Page-level text extractions
○ ○ ○ ○
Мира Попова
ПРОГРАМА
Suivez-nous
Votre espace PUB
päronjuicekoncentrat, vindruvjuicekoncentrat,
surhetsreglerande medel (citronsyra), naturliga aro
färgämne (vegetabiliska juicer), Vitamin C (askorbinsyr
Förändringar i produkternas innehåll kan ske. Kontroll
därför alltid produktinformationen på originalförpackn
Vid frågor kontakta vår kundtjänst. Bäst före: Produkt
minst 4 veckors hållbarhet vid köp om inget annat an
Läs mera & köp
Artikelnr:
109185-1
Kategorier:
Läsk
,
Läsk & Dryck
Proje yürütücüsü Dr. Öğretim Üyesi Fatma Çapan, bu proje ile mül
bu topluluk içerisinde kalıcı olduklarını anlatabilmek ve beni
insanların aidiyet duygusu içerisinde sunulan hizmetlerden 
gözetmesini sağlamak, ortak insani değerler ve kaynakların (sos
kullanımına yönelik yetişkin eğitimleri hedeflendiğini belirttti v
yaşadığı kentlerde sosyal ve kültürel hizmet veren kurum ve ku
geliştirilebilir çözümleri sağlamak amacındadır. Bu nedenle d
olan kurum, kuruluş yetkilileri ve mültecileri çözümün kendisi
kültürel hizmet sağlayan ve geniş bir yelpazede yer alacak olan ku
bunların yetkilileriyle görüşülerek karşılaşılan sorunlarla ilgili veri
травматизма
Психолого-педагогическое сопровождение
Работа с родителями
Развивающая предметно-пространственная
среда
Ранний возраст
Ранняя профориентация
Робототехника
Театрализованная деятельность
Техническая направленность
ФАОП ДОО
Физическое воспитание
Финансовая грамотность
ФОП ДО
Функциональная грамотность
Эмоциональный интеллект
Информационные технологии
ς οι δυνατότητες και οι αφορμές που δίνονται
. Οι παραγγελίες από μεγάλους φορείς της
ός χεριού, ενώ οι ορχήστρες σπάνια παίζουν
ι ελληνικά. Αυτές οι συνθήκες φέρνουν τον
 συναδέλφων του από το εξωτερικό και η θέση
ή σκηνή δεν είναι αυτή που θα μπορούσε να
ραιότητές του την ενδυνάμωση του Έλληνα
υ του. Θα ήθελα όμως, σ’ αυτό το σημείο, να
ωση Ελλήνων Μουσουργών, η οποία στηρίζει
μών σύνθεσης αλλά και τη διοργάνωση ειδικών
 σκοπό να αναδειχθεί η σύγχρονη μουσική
○ ○ ○ ○
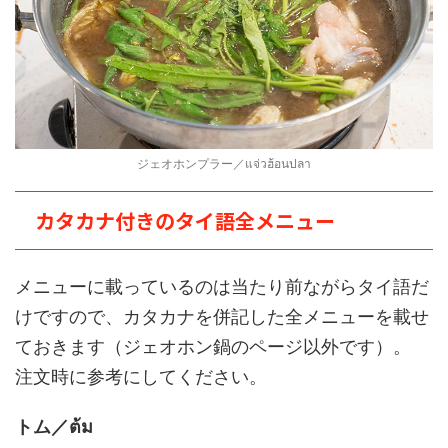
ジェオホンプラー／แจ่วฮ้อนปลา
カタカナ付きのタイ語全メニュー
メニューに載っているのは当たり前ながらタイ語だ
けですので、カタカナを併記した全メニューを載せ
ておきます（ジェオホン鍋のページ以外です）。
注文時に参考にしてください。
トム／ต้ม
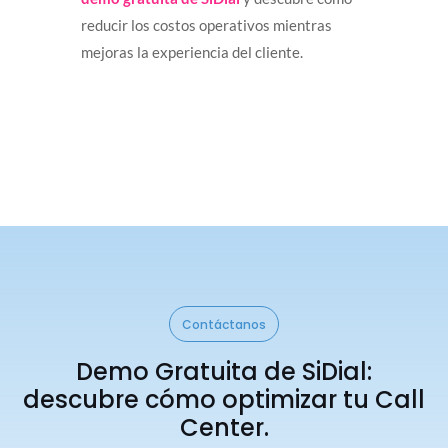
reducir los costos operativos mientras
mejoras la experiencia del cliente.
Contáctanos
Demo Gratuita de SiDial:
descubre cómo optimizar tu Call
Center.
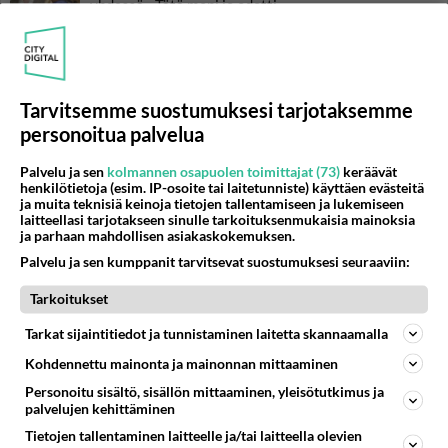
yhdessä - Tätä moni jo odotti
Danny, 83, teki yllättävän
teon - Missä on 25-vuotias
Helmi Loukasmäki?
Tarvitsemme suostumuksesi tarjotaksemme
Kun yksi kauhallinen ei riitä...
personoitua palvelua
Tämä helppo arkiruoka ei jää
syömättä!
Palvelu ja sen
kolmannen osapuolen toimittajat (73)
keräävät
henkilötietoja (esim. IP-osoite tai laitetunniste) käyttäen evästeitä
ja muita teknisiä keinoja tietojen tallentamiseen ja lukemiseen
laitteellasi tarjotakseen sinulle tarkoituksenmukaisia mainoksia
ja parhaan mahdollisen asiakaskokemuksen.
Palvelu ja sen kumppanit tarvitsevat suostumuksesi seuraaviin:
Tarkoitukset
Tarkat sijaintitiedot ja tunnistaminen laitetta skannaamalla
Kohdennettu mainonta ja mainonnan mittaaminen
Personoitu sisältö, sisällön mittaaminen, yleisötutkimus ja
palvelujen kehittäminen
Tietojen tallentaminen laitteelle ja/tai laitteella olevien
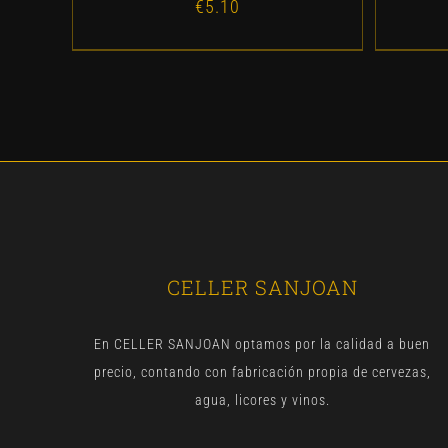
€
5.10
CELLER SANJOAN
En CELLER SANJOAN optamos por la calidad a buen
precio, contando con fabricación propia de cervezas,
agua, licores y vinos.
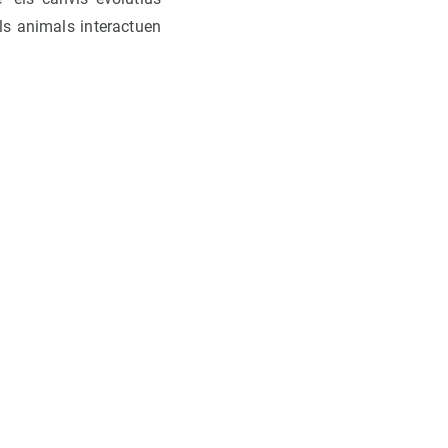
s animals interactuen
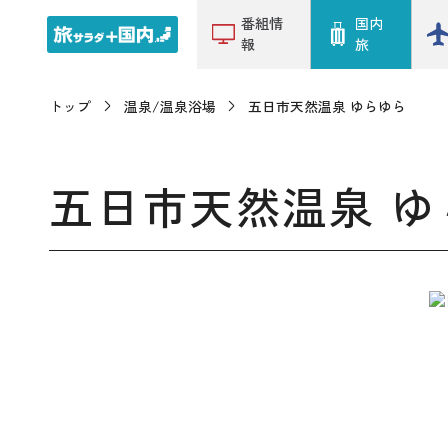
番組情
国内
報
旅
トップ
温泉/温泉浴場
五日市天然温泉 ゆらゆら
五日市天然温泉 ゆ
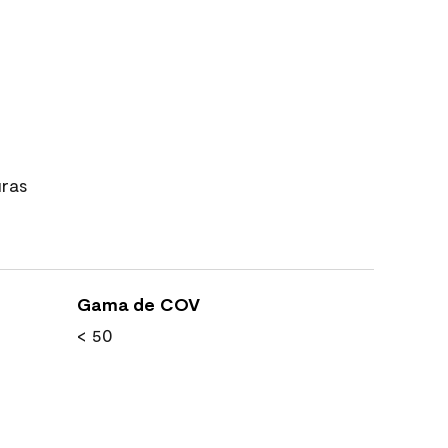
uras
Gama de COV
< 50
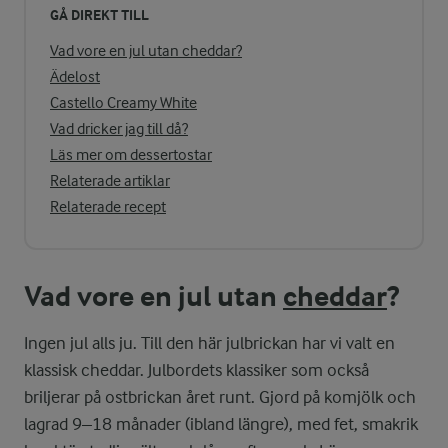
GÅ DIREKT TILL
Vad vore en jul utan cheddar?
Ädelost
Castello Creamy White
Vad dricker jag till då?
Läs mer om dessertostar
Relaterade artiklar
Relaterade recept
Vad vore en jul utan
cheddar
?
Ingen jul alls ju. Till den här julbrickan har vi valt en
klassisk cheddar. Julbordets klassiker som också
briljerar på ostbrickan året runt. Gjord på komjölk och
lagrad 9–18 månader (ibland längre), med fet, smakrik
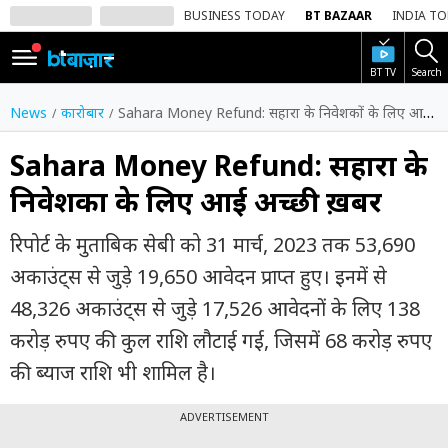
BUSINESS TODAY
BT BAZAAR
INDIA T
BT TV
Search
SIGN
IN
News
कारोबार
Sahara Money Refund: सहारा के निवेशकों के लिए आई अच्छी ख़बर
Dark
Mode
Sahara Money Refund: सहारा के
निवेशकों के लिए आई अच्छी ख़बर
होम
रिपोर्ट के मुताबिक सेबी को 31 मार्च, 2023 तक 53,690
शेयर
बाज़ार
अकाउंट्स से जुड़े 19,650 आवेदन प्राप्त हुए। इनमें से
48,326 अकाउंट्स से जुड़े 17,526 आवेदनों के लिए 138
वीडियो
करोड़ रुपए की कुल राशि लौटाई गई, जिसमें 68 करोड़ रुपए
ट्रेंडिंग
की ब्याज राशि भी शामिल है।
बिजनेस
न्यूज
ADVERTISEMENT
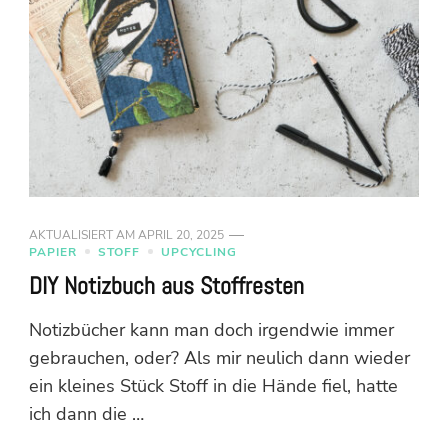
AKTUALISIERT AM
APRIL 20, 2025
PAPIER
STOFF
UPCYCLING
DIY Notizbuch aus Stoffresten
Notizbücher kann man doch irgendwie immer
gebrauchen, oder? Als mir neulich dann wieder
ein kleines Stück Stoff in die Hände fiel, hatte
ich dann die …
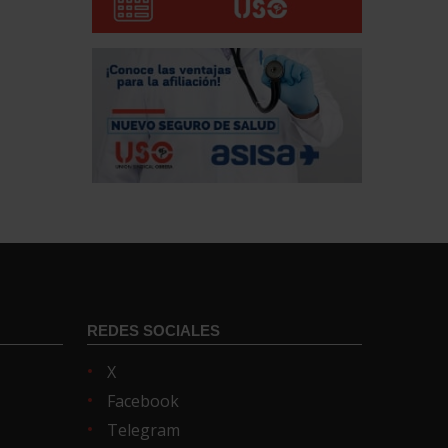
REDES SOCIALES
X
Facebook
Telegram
○ ○ ○ ○
Of the lines above, extract only those from the line with "Информационные технологии" to the line with "σκοπό να αναδειχθεί η σύγχρονη μουσική", both included, exactly as written.

## Answer to this task
Информационные технологии
ς οι δυνατότητες και οι αφορμές που δίνονται
. Οι παραγγελίες από μεγάλους φορείς της
ός χεριού, ενώ οι ορχήστρες σπάνια παίζουν
ι ελληνικά. Αυτές οι συνθήκες φέρνουν τον
 συναδέλφων του από το εξωτερικό και η θέση
ή σκηνή δεν είναι αυτή που θα μπορούσε να
ραιότητές του την ενδυνάμωση του Έλληνα
υ του. Θα ήθελα όμως, σ’ αυτό το σημείο, να
ωση Ελλήνων Μουσουργών, η οποία στηρίζει
μών σύνθεσης αλλά και τη διοργάνωση ειδικών
 σκοπό να αναδειχθεί η σύγχρονη μουσική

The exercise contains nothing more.